The other day, Samantha set up a tea party for us – just the girls, as she likes to say. She was explaining each of the plastic food items, and when she showed me the muffin, she declared that it was even low fat.
I was a little surprised that she was using the term low fat. Had I inadvertently mentioned something about that? I try to be very careful when I talk about food. Had she heard it at school from one of her friends?
I don’t buy low fat food because low fat means high in something else (usually some kind of crap). The terms low fat and light have no doubt been a marketing gold mine for most food manufacturers. But low fat doesn’t mean low calories, and nine times out of ten, it doesn’t mean healthier. Light is just a marketing term with really no meaning at all.
Low fat = low taste. Manufacturers must add stuff to make it taste good, like extra salt, extra sugar, msg, etc.
Light=scam. The term light is used when foods don’t meet the FDA requirements to be low-fat. For example, Light Philly cream cheese has less fat than the original, but it has 35% more sugar. Yikes.

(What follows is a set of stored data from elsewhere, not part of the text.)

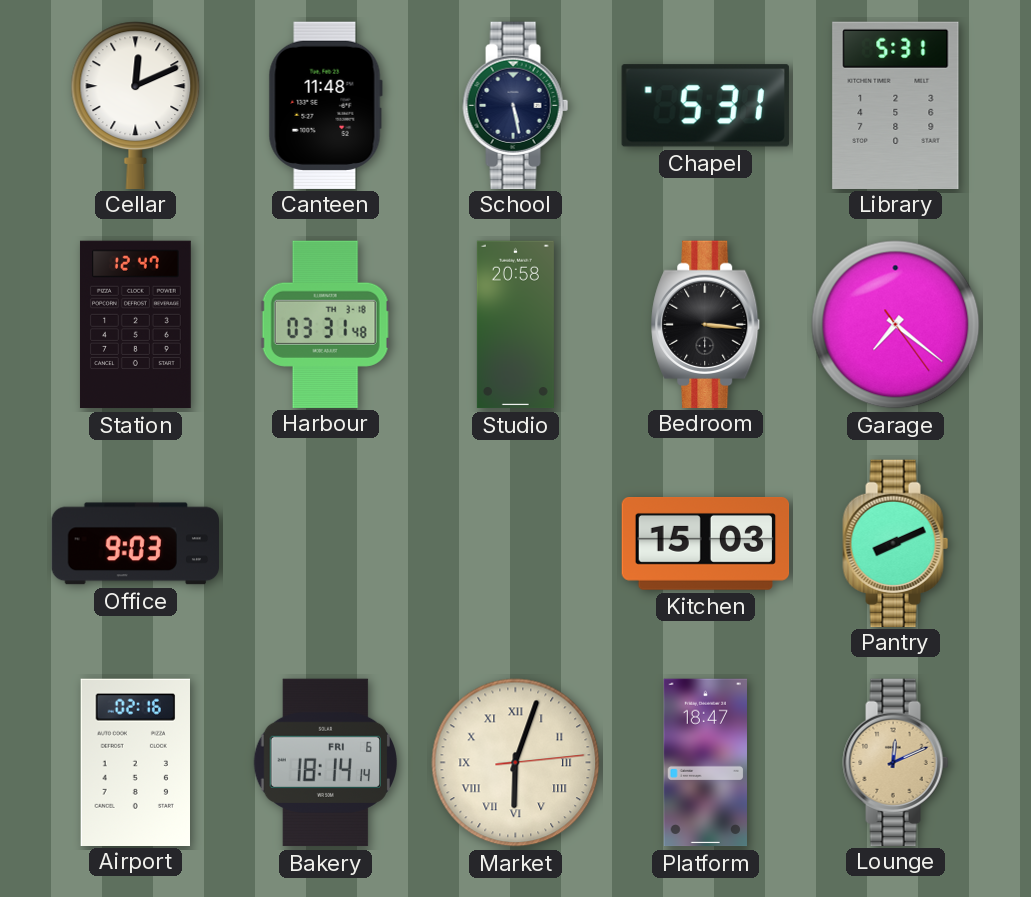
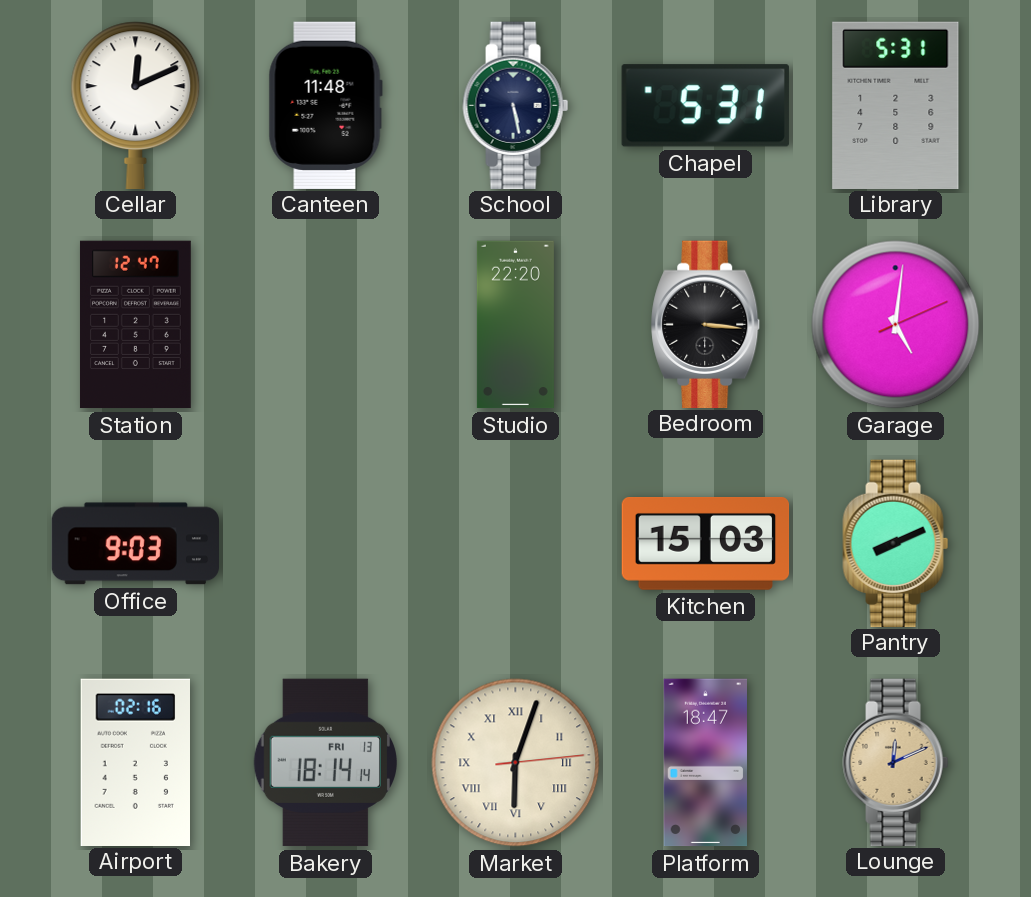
Harbour: 03:31 -> none
Studio: 20:58 -> 22:20
Garage: 7:21 -> 5:01
Bakery date: FRI 6 -> FRI 13
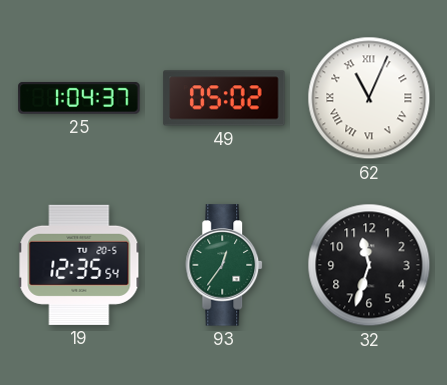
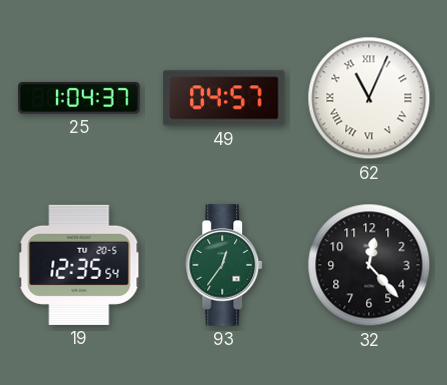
49: 05:02 -> 04:57
32: 11:33 -> 12:23
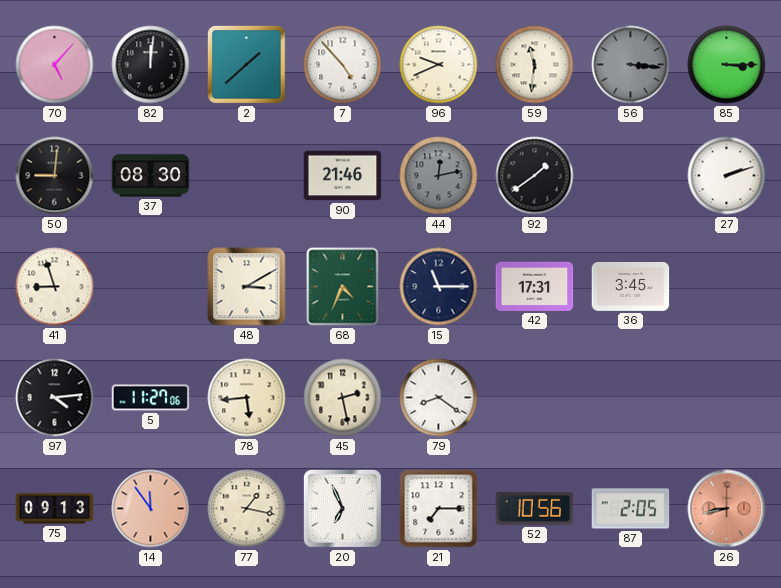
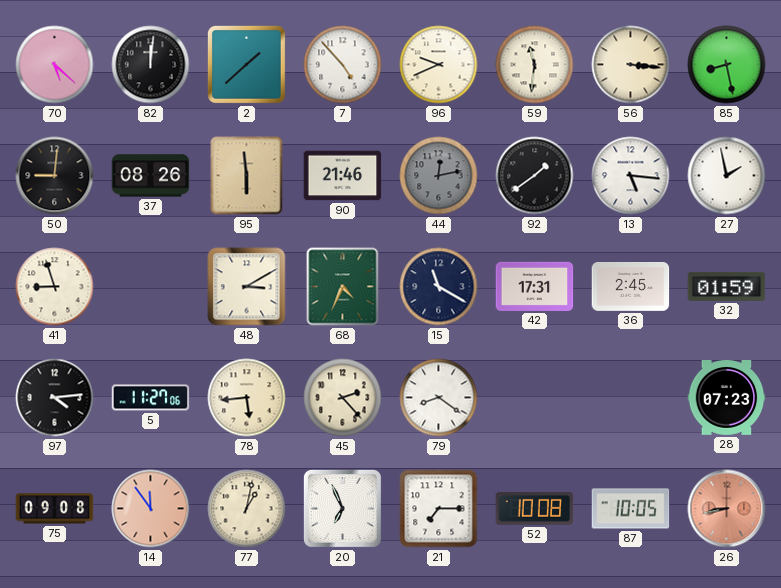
70: 5:07 -> 5:22
56 dial: grey -> cream
85: 3:15 -> 8:28
37: 08:30 -> 08:26
95: none -> 5:59
13: none -> 5:16
27: 2:12 -> 1:58
15: 11:15 -> 11:20
36: 3:45 -> 2:45
32: none -> 01:59
45: 2:28 -> 2:23
28: none -> 07:23
75: 09:13 -> 09:08
77: 1:17 -> 1:02
52: 10:56 -> 10:08
87: 2:05 -> 10:05
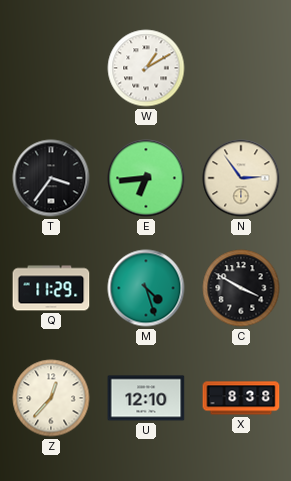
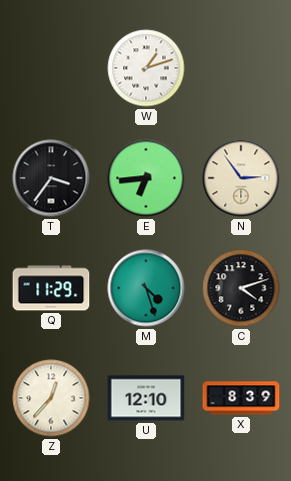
W: 1:10 -> 1:12
C: 3:50 -> 4:12
X: 8:38 -> 8:39
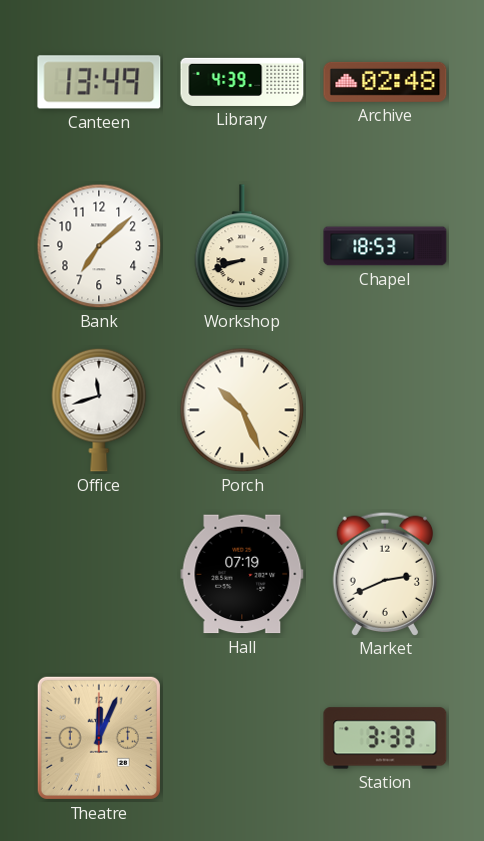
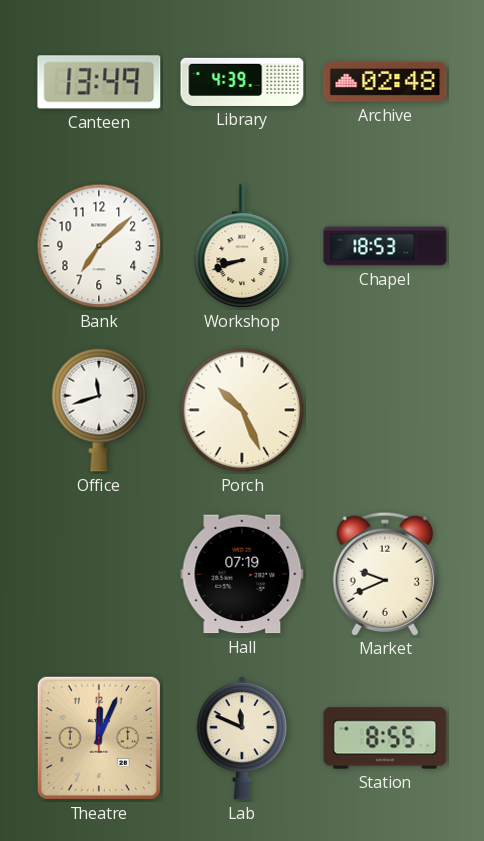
Market: 2:41 -> 9:41
Lab: none -> 11:49
Station: 3:33 -> 8:55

So if your goal is to eat healthier, don’t buy anything that says low fat or light. If your goal is to lose weight, don’t buy anything that says low fat or light. If your goal is to enjoy food, don’t buy anything that says low fat or light. I think that about covers everything.
Are there exceptions? Yes. So be sure to read the labels, and make sure your low fat, light options are not hiding high calorie, high crap ingredients.
As for Samantha’s low-fat remark, it probably came from Sponge Bob.